Hitchhiker's Guide To Moving From Relational Data To Events
Knock knock? Who’s there? It’s me, Oskar, the end is near, did you know that? Ah, you know it but don’t know how to proceed? Let’s talk about the end of the CRUD world. Let’s provide a Hitchhiker’s Guide To Moving Relational Data To Events.
I hope that you know why the end is near. We’ve been trying to optimise the storage size; we’ve made some sins of overriding and losing our precious business data. Don’t worry; I already talked with Saint Peter, and he will pass us through. Those sins shall be forgiven, as we had no other choice. Yet, now we do. We can optimise for information quality instead of its size.

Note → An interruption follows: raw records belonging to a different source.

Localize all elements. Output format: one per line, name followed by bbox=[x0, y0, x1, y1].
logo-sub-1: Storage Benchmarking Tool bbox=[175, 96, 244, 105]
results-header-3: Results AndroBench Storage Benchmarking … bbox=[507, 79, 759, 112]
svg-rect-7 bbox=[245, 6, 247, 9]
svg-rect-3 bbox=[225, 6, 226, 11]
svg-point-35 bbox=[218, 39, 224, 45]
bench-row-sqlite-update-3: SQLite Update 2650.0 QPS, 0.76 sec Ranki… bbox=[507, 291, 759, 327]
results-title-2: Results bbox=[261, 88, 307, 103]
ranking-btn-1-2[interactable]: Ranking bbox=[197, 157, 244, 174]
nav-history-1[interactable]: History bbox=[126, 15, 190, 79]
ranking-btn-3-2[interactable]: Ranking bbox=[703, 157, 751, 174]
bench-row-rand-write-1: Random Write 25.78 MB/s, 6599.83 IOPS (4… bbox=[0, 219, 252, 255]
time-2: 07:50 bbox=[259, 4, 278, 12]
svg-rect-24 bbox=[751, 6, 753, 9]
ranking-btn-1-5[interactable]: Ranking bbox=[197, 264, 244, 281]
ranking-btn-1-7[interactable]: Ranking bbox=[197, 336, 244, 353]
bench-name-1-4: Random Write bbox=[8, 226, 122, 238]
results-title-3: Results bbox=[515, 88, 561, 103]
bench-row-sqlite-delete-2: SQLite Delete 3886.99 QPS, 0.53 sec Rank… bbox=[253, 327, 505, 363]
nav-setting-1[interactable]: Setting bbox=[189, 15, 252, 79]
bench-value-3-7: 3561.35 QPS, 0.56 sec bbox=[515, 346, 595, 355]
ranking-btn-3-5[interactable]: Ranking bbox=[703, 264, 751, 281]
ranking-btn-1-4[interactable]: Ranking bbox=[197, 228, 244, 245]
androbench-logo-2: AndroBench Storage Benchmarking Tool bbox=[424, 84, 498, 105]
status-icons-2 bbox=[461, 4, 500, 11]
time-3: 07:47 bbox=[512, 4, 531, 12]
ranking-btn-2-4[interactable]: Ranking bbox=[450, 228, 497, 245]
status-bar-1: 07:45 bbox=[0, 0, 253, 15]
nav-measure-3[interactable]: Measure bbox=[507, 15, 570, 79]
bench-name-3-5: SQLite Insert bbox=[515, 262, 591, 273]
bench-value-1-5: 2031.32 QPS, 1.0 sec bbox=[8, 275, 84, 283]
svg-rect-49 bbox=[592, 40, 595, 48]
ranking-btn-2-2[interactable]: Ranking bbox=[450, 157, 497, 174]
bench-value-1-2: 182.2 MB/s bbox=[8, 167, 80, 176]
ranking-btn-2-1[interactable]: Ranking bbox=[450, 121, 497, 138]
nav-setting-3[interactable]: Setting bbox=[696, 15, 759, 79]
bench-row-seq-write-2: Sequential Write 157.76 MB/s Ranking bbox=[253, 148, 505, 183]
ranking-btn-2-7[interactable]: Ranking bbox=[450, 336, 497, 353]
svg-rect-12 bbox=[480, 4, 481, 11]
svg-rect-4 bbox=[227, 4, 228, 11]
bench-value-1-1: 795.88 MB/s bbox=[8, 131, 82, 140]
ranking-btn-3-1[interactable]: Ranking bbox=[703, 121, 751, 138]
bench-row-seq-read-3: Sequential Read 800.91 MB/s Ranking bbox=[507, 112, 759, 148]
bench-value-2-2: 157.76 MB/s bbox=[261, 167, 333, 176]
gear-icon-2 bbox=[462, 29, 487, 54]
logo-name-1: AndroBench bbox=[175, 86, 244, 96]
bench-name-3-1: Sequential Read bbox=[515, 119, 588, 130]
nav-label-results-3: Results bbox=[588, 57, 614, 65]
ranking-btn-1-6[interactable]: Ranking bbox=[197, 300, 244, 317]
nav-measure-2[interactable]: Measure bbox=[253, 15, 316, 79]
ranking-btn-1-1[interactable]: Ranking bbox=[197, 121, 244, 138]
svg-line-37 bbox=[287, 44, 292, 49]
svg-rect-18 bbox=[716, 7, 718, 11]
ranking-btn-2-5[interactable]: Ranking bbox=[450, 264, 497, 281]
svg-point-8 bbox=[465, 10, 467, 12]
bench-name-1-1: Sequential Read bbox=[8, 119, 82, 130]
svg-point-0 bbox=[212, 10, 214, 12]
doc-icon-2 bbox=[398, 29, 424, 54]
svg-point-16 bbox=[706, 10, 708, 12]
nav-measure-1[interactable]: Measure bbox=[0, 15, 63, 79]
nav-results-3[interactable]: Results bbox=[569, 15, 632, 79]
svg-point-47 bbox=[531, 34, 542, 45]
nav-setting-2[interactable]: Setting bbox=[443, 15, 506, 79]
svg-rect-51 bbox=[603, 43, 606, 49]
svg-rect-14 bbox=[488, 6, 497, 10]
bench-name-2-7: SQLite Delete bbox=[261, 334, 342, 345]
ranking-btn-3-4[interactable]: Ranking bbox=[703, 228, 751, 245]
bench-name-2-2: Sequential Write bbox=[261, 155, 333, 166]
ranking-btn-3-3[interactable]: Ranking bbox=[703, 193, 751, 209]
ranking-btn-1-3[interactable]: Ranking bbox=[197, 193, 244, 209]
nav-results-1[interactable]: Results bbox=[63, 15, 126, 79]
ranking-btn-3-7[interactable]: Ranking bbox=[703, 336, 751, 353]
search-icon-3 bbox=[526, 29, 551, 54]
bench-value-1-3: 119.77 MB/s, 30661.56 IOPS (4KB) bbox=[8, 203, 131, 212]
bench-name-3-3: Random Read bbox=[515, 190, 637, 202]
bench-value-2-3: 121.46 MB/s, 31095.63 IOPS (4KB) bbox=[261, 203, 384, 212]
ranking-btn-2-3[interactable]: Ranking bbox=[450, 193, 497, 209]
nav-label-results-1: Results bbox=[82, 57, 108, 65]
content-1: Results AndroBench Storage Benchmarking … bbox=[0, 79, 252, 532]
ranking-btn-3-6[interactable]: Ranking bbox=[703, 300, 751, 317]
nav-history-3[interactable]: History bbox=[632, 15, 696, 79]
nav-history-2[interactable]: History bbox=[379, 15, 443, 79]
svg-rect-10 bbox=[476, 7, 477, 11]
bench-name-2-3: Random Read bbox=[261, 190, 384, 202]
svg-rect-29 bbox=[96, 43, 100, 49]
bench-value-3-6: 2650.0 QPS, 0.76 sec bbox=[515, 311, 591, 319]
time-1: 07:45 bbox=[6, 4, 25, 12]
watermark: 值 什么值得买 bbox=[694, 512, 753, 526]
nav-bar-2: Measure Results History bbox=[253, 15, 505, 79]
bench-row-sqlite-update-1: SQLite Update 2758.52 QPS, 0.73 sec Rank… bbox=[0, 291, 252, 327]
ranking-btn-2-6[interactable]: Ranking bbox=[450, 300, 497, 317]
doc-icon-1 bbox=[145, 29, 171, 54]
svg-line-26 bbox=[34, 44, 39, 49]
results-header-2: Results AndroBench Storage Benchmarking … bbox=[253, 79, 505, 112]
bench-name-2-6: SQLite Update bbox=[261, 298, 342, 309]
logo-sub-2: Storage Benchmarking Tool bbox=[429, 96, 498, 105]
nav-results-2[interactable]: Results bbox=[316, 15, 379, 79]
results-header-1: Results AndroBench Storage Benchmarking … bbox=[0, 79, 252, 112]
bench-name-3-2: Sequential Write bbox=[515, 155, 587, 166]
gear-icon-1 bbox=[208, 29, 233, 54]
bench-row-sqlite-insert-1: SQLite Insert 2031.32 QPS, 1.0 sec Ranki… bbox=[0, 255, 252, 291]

Saint Peter, send me to his colleague, Santa Claus; you remember him? He’s making a list and checking it twice. Gonna find out who’s naughty or nice. And we’ve been naughty, oh we were! So, Santa showed me something from his list to prove it:
Ordering Process Model, a blast from the past. Don’t you recognise it? Yes, it’s not super-readable. Could I zoom it in? Of course, I could, but would it really help us to understand it? We’d see better what data we keep, but only a little about what’s happening in our system. Finding processes and how they interact and pass information would be, at best, guessing. But no worries, I told you, the end is near, and it will wash away our past mistakes.
In Event Sourcing Church, we’re not doing that anymore. We’re not losing business data; we keep them. We keep them as events. Events are facts about what has happened, and we store them after each operation. And we’re also making a list like Santa, but we call it Event Stream. It’s a list of everything that has happened with our record. It’s a pity, but you cannot change events, as they’re immutable. But you can add a new one in the end and fix your past mistakes. When making decisions, just like Santa, we’re reading and checking a list of events (not always twice; we’re busy, as we’re working more than one day a year).

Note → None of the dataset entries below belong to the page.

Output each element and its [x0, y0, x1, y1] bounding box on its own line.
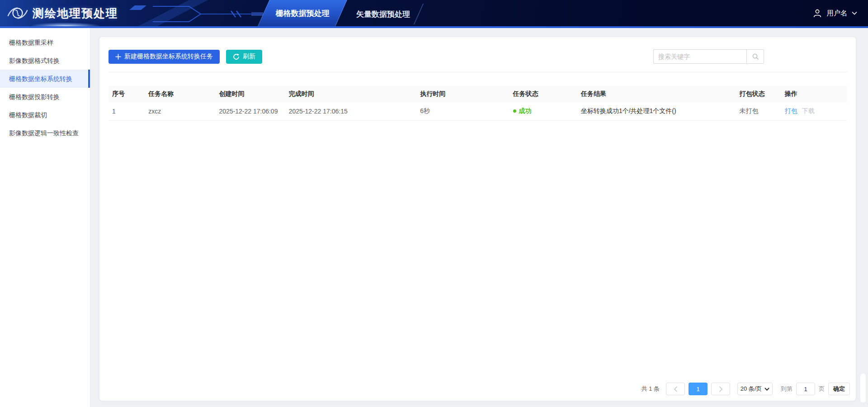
cell-task-name: zxcz — [145, 102, 215, 120]
sidebar: 栅格数据重采样 影像数据格式转换 栅格数据坐标系统转换 栅格数据投影转换 栅格数… — [0, 28, 90, 407]
goto-page-input[interactable] — [796, 383, 815, 395]
top-tabs: 栅格数据预处理 矢量数据预处理 — [258, 0, 415, 28]
status-text: 成功 — [519, 107, 532, 114]
goto-suffix-label: 页 — [819, 385, 825, 393]
tab-label: 栅格数据预处理 — [275, 8, 329, 19]
col-status: 任务状态 — [509, 86, 577, 102]
next-page-button[interactable] — [711, 383, 730, 395]
download-link: 下载 — [802, 107, 815, 114]
cell-created-time: 2025-12-22 17:06:09 — [215, 102, 285, 120]
search-box — [653, 49, 764, 64]
total-count-label: 共 1 条 — [642, 385, 660, 393]
page-size-select[interactable]: 20 条/页 — [737, 383, 773, 395]
chevron-right-icon — [719, 386, 723, 392]
scrollbar-thumb[interactable] — [860, 374, 866, 402]
col-index: 序号 — [108, 86, 145, 102]
sidebar-item-raster-resample[interactable]: 栅格数据重采样 — [0, 33, 90, 52]
tab-vector-preprocessing[interactable]: 矢量数据预处理 — [352, 0, 415, 28]
toolbar: 新建栅格数据坐标系统转换任务 刷新 — [108, 37, 847, 72]
user-menu[interactable]: 用户名 — [812, 0, 857, 26]
search-input[interactable] — [654, 50, 746, 63]
user-icon — [812, 8, 822, 18]
cell-duration: 6秒 — [416, 102, 509, 120]
new-task-button[interactable]: 新建栅格数据坐标系统转换任务 — [108, 50, 220, 64]
table-row: 1 zxcz 2025-12-22 17:06:09 2025-12-22 17… — [108, 102, 847, 120]
header-circuit-decoration — [121, 0, 270, 28]
status-dot — [513, 109, 516, 113]
sidebar-item-image-logic-check[interactable]: 影像数据逻辑一致性检查 — [0, 124, 90, 142]
refresh-icon — [233, 53, 240, 60]
cell-status: 成功 — [509, 102, 577, 120]
table-header-row: 序号 任务名称 创建时间 完成时间 执行时间 任务状态 任务结果 打包状态 操作 — [108, 86, 847, 102]
prev-page-button[interactable] — [666, 383, 685, 395]
username-label: 用户名 — [827, 9, 847, 18]
col-package-status: 打包状态 — [736, 86, 781, 102]
sidebar-item-raster-coordsys-convert[interactable]: 栅格数据坐标系统转换 — [0, 70, 90, 88]
page-1-button[interactable]: 1 — [689, 383, 708, 395]
col-created-time: 创建时间 — [215, 86, 285, 102]
refresh-label: 刷新 — [243, 52, 255, 61]
cell-actions: 打包下载 — [781, 102, 847, 120]
col-duration: 执行时间 — [416, 86, 509, 102]
search-button[interactable] — [746, 50, 764, 63]
cell-finished-time: 2025-12-22 17:06:15 — [285, 102, 417, 120]
sidebar-item-raster-projection-convert[interactable]: 栅格数据投影转换 — [0, 88, 90, 106]
new-task-label: 新建栅格数据坐标系统转换任务 — [124, 52, 213, 61]
logo-icon — [7, 4, 28, 22]
goto-prefix-label: 到第 — [781, 385, 793, 393]
goto-confirm-button[interactable]: 确定 — [828, 383, 850, 395]
pagination: 共 1 条 1 20 条/页 — [642, 383, 850, 395]
cell-result: 坐标转换成功1个/共处理1个文件() — [577, 102, 736, 120]
goto-page-group: 到第 页 — [781, 383, 825, 395]
main-layout: 栅格数据重采样 影像数据格式转换 栅格数据坐标系统转换 栅格数据投影转换 栅格数… — [0, 28, 868, 407]
sidebar-item-raster-clip[interactable]: 栅格数据裁切 — [0, 106, 90, 124]
cell-index: 1 — [108, 102, 145, 120]
app-header: 测绘地理预处理 栅格数据预处理 矢量数据预处理 用户名 — [0, 0, 868, 28]
cell-package-status: 未打包 — [736, 102, 781, 120]
tab-separator-line — [414, 4, 424, 24]
plus-icon — [115, 54, 121, 60]
app-title: 测绘地理预处理 — [33, 6, 118, 21]
page-size-label: 20 条/页 — [741, 385, 762, 393]
content-area: 新建栅格数据坐标系统转换任务 刷新 — [90, 28, 868, 407]
col-finished-time: 完成时间 — [285, 86, 417, 102]
refresh-button[interactable]: 刷新 — [226, 50, 262, 64]
chevron-down-icon — [852, 11, 857, 15]
content-panel: 新建栅格数据坐标系统转换任务 刷新 — [99, 37, 856, 401]
chevron-left-icon — [674, 386, 678, 392]
search-icon — [752, 53, 759, 60]
caret-down-icon — [764, 388, 769, 391]
logo-area: 测绘地理预处理 — [7, 0, 118, 26]
sidebar-item-image-format-convert[interactable]: 影像数据格式转换 — [0, 52, 90, 70]
package-link[interactable]: 打包 — [785, 107, 797, 114]
tab-label: 矢量数据预处理 — [356, 9, 410, 19]
col-result: 任务结果 — [577, 86, 736, 102]
col-actions: 操作 — [781, 86, 847, 102]
task-table: 序号 任务名称 创建时间 完成时间 执行时间 任务状态 任务结果 打包状态 操作… — [108, 86, 847, 121]
col-task-name: 任务名称 — [145, 86, 215, 102]
tab-raster-preprocessing[interactable]: 栅格数据预处理 — [258, 0, 347, 26]
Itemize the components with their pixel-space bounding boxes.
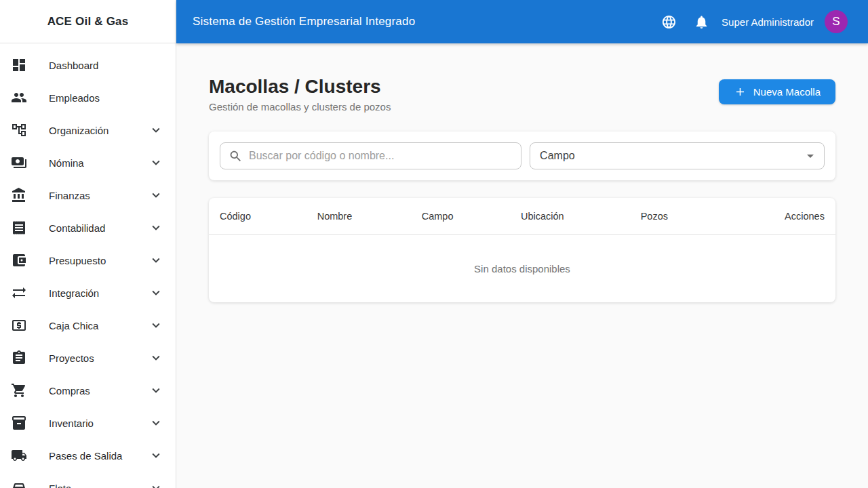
- search-icon: [229, 149, 243, 163]
- brand: ACE Oil & Gas: [0, 0, 176, 43]
- sidebar-item-compras[interactable]: Compras: [0, 374, 176, 407]
- sidebar-item-inventario[interactable]: Inventario: [0, 407, 176, 439]
- sidebar-item-label: Inventario: [49, 418, 149, 429]
- table-column-header: Nombre: [283, 211, 387, 222]
- sidebar-item-integracion[interactable]: Integración: [0, 277, 176, 309]
- people-icon: [11, 89, 27, 106]
- dropdown-arrow-icon: [802, 148, 818, 164]
- dashboard-icon: [11, 57, 27, 73]
- table-card: CódigoNombreCampoUbicaciónPozosAcciones …: [209, 198, 835, 302]
- sidebar-item-label: Organización: [49, 125, 149, 136]
- sidebar-item-finanzas[interactable]: Finanzas: [0, 179, 176, 211]
- sidebar-item-pases-de-salida[interactable]: Pases de Salida: [0, 439, 176, 472]
- user-avatar[interactable]: S: [825, 10, 848, 33]
- sidebar-item-label: Proyectos: [49, 352, 149, 364]
- car-icon: [11, 480, 27, 488]
- table-column-header: Ubicación: [489, 211, 596, 222]
- truck-icon: [11, 447, 27, 464]
- sidebar-item-label: Flota: [49, 483, 149, 488]
- new-macolla-label: Nueva Macolla: [753, 86, 821, 98]
- page-title: Macollas / Clusters: [209, 76, 391, 98]
- top-bar-actions: Super Administrador S: [660, 10, 848, 33]
- chevron-down-icon: [149, 481, 163, 488]
- app-title: Sistema de Gestión Empresarial Integrado: [193, 15, 660, 28]
- sidebar: ACE Oil & Gas Dashboard Empleados Organi…: [0, 0, 176, 488]
- brand-name: ACE Oil & Gas: [47, 15, 129, 28]
- cash-box-icon: [11, 317, 27, 333]
- plus-icon: [734, 85, 747, 98]
- sidebar-item-label: Integración: [49, 287, 149, 299]
- table-header-row: CódigoNombreCampoUbicaciónPozosAcciones: [209, 198, 835, 235]
- chevron-down-icon: [149, 155, 163, 170]
- chevron-down-icon: [149, 318, 163, 333]
- table-column-header: Campo: [386, 211, 489, 222]
- payments-icon: [11, 155, 27, 171]
- table-column-header: Código: [220, 211, 283, 222]
- sidebar-item-empleados[interactable]: Empleados: [0, 81, 176, 114]
- chevron-down-icon: [149, 123, 163, 138]
- sidebar-item-proyectos[interactable]: Proyectos: [0, 342, 176, 374]
- chevron-down-icon: [149, 448, 163, 463]
- sidebar-item-caja-chica[interactable]: Caja Chica: [0, 309, 176, 342]
- app-root: ACE Oil & Gas Dashboard Empleados Organi…: [0, 0, 868, 488]
- notifications-button[interactable]: [693, 14, 709, 30]
- top-bar: Sistema de Gestión Empresarial Integrado…: [176, 0, 868, 43]
- sidebar-item-label: Nómina: [49, 157, 149, 169]
- shopping-cart-icon: [11, 382, 27, 399]
- language-button[interactable]: [660, 14, 677, 30]
- sidebar-item-label: Presupuesto: [49, 255, 149, 266]
- sidebar-item-label: Caja Chica: [49, 320, 149, 331]
- chevron-down-icon: [149, 188, 163, 203]
- right-pane: Sistema de Gestión Empresarial Integrado…: [176, 0, 868, 488]
- table-column-header: Pozos: [596, 211, 713, 222]
- sidebar-item-label: Contabilidad: [49, 222, 149, 234]
- receipt-icon: [11, 220, 27, 236]
- sidebar-item-organizacion[interactable]: Organización: [0, 114, 176, 146]
- sidebar-item-label: Compras: [49, 385, 149, 396]
- sidebar-item-nomina[interactable]: Nómina: [0, 146, 176, 179]
- inventory-box-icon: [11, 415, 27, 431]
- page-heading-group: Macollas / Clusters Gestión de macollas …: [209, 76, 391, 113]
- page-header: Macollas / Clusters Gestión de macollas …: [209, 76, 835, 113]
- chevron-down-icon: [149, 285, 163, 300]
- chevron-down-icon: [149, 253, 163, 268]
- swap-arrows-icon: [11, 285, 27, 301]
- sidebar-item-contabilidad[interactable]: Contabilidad: [0, 211, 176, 244]
- globe-icon: [661, 14, 677, 30]
- table-empty-state: Sin datos disponibles: [209, 235, 835, 302]
- main-content: Macollas / Clusters Gestión de macollas …: [176, 43, 868, 488]
- sidebar-item-label: Finanzas: [49, 190, 149, 201]
- bank-icon: [11, 187, 27, 203]
- search-input[interactable]: [249, 150, 513, 162]
- user-name: Super Administrador: [722, 16, 814, 28]
- avatar-initial: S: [832, 15, 840, 28]
- chevron-down-icon: [149, 383, 163, 398]
- sidebar-item-label: Empleados: [49, 92, 163, 104]
- wallet-icon: [11, 252, 27, 268]
- bell-icon: [694, 14, 709, 30]
- sidebar-nav: Dashboard Empleados Organización Nómina …: [0, 43, 176, 488]
- search-box: [220, 142, 521, 169]
- sidebar-item-flota[interactable]: Flota: [0, 472, 176, 488]
- campo-select[interactable]: Campo: [530, 142, 825, 169]
- page-subtitle: Gestión de macollas y clusters de pozos: [209, 101, 391, 113]
- campo-select-value: Campo: [540, 150, 575, 162]
- chevron-down-icon: [149, 220, 163, 235]
- filter-card: Campo: [209, 131, 835, 180]
- new-macolla-button[interactable]: Nueva Macolla: [719, 79, 835, 104]
- table-column-header: Acciones: [713, 211, 825, 222]
- org-tree-icon: [11, 122, 27, 138]
- chevron-down-icon: [149, 350, 163, 365]
- sidebar-item-dashboard[interactable]: Dashboard: [0, 49, 176, 81]
- clipboard-icon: [11, 350, 27, 366]
- chevron-down-icon: [149, 415, 163, 430]
- sidebar-item-presupuesto[interactable]: Presupuesto: [0, 244, 176, 277]
- sidebar-item-label: Dashboard: [49, 60, 163, 71]
- sidebar-item-label: Pases de Salida: [49, 450, 149, 462]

If you join our Order, you’ll find your life more peaceful. We have a clear way of behaving.
We start modelling our process by discovering events:
Then we find commands, so intentions to run some action. Yes, we’re always having good intentions:
And we finish our mantra by defining business rules.

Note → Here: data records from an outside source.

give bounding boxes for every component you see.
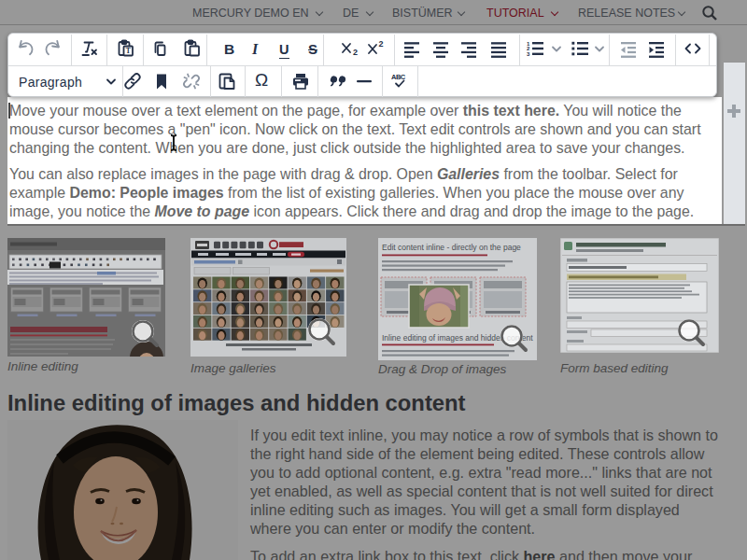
svg-text:T: T: [126, 47, 131, 55]
svg-text:2: 2: [379, 39, 384, 49]
svg-text:3: 3: [527, 51, 530, 57]
svg-text:2: 2: [353, 48, 358, 57]
svg-text:ABC: ABC: [391, 73, 406, 81]
svg-text:Edit content inline - directly: Edit content inline - directly on the pa…: [382, 243, 521, 252]
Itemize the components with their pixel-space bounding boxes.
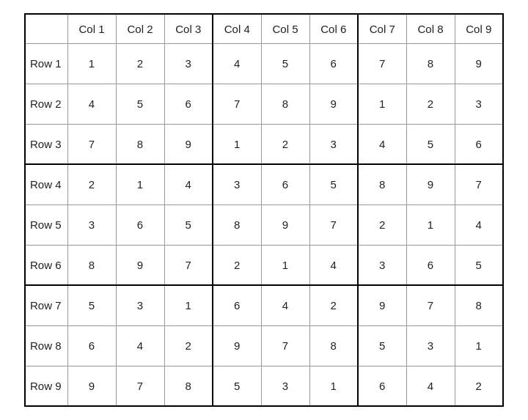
row-label: Row 3 — [25, 124, 67, 164]
cell: 3 — [261, 366, 309, 406]
header-empty — [25, 14, 67, 43]
cell: 4 — [67, 84, 116, 124]
header-col9: Col 9 — [455, 14, 503, 43]
cell: 9 — [455, 43, 503, 84]
header-col1: Col 1 — [67, 14, 116, 43]
cell: 5 — [67, 285, 116, 325]
cell: 7 — [406, 285, 455, 325]
table-row: Row 9978531642 — [25, 366, 503, 406]
grid-table: Col 1 Col 2 Col 3 Col 4 Col 5 Col 6 Col … — [24, 13, 504, 407]
cell: 8 — [116, 124, 164, 164]
row-label: Row 8 — [25, 325, 67, 366]
cell: 4 — [116, 325, 164, 366]
cell: 5 — [116, 84, 164, 124]
cell: 8 — [213, 205, 261, 245]
cell: 8 — [164, 366, 213, 406]
row-label: Row 1 — [25, 43, 67, 84]
cell: 1 — [261, 245, 309, 285]
cell: 5 — [406, 124, 455, 164]
cell: 2 — [455, 366, 503, 406]
cell: 6 — [358, 366, 406, 406]
cell: 3 — [67, 205, 116, 245]
cell: 8 — [406, 43, 455, 84]
cell: 2 — [358, 205, 406, 245]
cell: 5 — [261, 43, 309, 84]
cell: 3 — [406, 325, 455, 366]
header-col2: Col 2 — [116, 14, 164, 43]
cell: 2 — [406, 84, 455, 124]
cell: 5 — [213, 366, 261, 406]
cell: 9 — [213, 325, 261, 366]
cell: 1 — [164, 285, 213, 325]
cell: 9 — [309, 84, 358, 124]
cell: 1 — [358, 84, 406, 124]
cell: 6 — [261, 164, 309, 205]
cell: 8 — [358, 164, 406, 205]
cell: 7 — [67, 124, 116, 164]
cell: 9 — [164, 124, 213, 164]
cell: 6 — [116, 205, 164, 245]
table-row: Row 7531642978 — [25, 285, 503, 325]
cell: 2 — [309, 285, 358, 325]
row-label: Row 9 — [25, 366, 67, 406]
cell: 2 — [261, 124, 309, 164]
header-col4: Col 4 — [213, 14, 261, 43]
row-label: Row 6 — [25, 245, 67, 285]
table-row: Row 3789123456 — [25, 124, 503, 164]
cell: 4 — [358, 124, 406, 164]
cell: 2 — [164, 325, 213, 366]
cell: 7 — [455, 164, 503, 205]
cell: 5 — [309, 164, 358, 205]
cell: 8 — [455, 285, 503, 325]
cell: 8 — [309, 325, 358, 366]
header-col7: Col 7 — [358, 14, 406, 43]
cell: 1 — [309, 366, 358, 406]
table-row: Row 8642978531 — [25, 325, 503, 366]
cell: 7 — [164, 245, 213, 285]
row-label: Row 2 — [25, 84, 67, 124]
cell: 4 — [261, 285, 309, 325]
cell: 6 — [213, 285, 261, 325]
cell: 7 — [358, 43, 406, 84]
cell: 6 — [455, 124, 503, 164]
cell: 6 — [309, 43, 358, 84]
table-row: Row 5365897214 — [25, 205, 503, 245]
cell: 9 — [67, 366, 116, 406]
header-col5: Col 5 — [261, 14, 309, 43]
cell: 7 — [261, 325, 309, 366]
cell: 3 — [455, 84, 503, 124]
cell: 9 — [358, 285, 406, 325]
cell: 9 — [406, 164, 455, 205]
cell: 3 — [309, 124, 358, 164]
cell: 3 — [213, 164, 261, 205]
table-row: Row 2456789123 — [25, 84, 503, 124]
cell: 1 — [406, 205, 455, 245]
cell: 3 — [358, 245, 406, 285]
cell: 3 — [164, 43, 213, 84]
cell: 1 — [67, 43, 116, 84]
cell: 1 — [455, 325, 503, 366]
header-col6: Col 6 — [309, 14, 358, 43]
cell: 8 — [67, 245, 116, 285]
cell: 7 — [309, 205, 358, 245]
table-row: Row 4214365897 — [25, 164, 503, 205]
cell: 9 — [116, 245, 164, 285]
cell: 9 — [261, 205, 309, 245]
table-row: Row 6897214365 — [25, 245, 503, 285]
cell: 6 — [164, 84, 213, 124]
header-row: Col 1 Col 2 Col 3 Col 4 Col 5 Col 6 Col … — [25, 14, 503, 43]
cell: 2 — [67, 164, 116, 205]
cell: 5 — [455, 245, 503, 285]
cell: 7 — [116, 366, 164, 406]
cell: 1 — [116, 164, 164, 205]
cell: 7 — [213, 84, 261, 124]
row-label: Row 5 — [25, 205, 67, 245]
header-col8: Col 8 — [406, 14, 455, 43]
cell: 8 — [261, 84, 309, 124]
table-wrapper: Col 1 Col 2 Col 3 Col 4 Col 5 Col 6 Col … — [2, 0, 526, 420]
cell: 5 — [164, 205, 213, 245]
cell: 1 — [213, 124, 261, 164]
cell: 2 — [213, 245, 261, 285]
cell: 2 — [116, 43, 164, 84]
cell: 4 — [164, 164, 213, 205]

Ok, we have a bit more, and we even have a “picture that explains everything” (per Alberto Brandolini):
Sounds a bit simpler than your past mantras, isn’t it?
But still, events are critical here. They tell the story and show us critical parts of the process. They’re building a shared understanding of the process between technical and business people.
Yet, time is running out! The storm is here; the end is coming, so let me tell you how you can help yourself get a second life.
If you’re deep into the misery of the DDD, so Database-Driven Design, you should not immediately drop all you had. You should embrace the past, do an examination of conscience and move on! What should you especially examine?
1. Look for status columns.
Find what values they had; quite often, they may reflect the lifetime phases of your data.
So, an order may be initiated, shipped, paid, etc. They can be transferable to events like Order Initiated, Order Shipped, Order Paid. Of course, be careful and don’t assume that they’re complete. They may be a flattened interpretation of the business process. Always consult that with someone who knows more: best with business.
Ah, and remember, in Event Sourcing Church, we don’t sware. We’re not naming events as Order Created, Order Updated, Order Deleted. I told you that you should drop your past sins and start fresh! State Obsession is a big sin in our decalogue, so beware!
2. Check for dates
Dates columns can tell you a lot about significant occurrences in your process’s lifetime. That speaks something if they’re significant enough to keep them as dedicated columns.
Of course, CreatedDate and ModifiedDate won’t tell you much, but ShipmentDate, DeliveryDate, and OrderPlacementDate will give you better information. They can tell you both about the business lingo, confirm our assumptions we got from statuses or introduce new events.
For instance:
- ShipmentDate would be a next clue for introducing Order Shipped event,
- OrderPlacementDate can suggest that Order Initiated event may be better named Order Placed, and best trigger discussion with the business if they’re actually the same thing,
- DeliveryDate may mean we should also introduce a new Order Delivered event.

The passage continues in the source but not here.